_The problem_: Write out an exact copy of the line with "Працює з 07.04.2010" and of each line after it, through the end of the records below.

[Records contained in a dataset]
##########

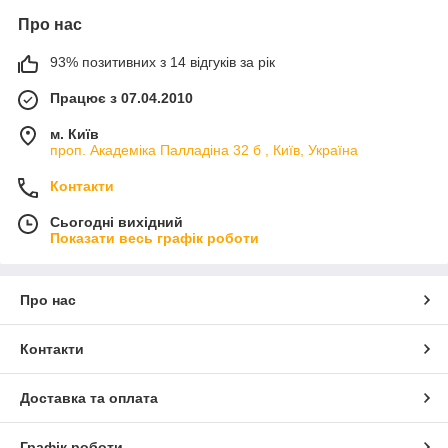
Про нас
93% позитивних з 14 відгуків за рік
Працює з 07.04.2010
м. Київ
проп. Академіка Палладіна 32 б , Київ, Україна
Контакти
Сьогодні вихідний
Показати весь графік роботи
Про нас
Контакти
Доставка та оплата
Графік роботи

##########

_Response to this exercise_:
Працює з 07.04.2010
м. Київ
проп. Академіка Палладіна 32 б , Київ, Україна
Контакти
Сьогодні вихідний
Показати весь графік роботи
Про нас
Контакти
Доставка та оплата
Графік роботи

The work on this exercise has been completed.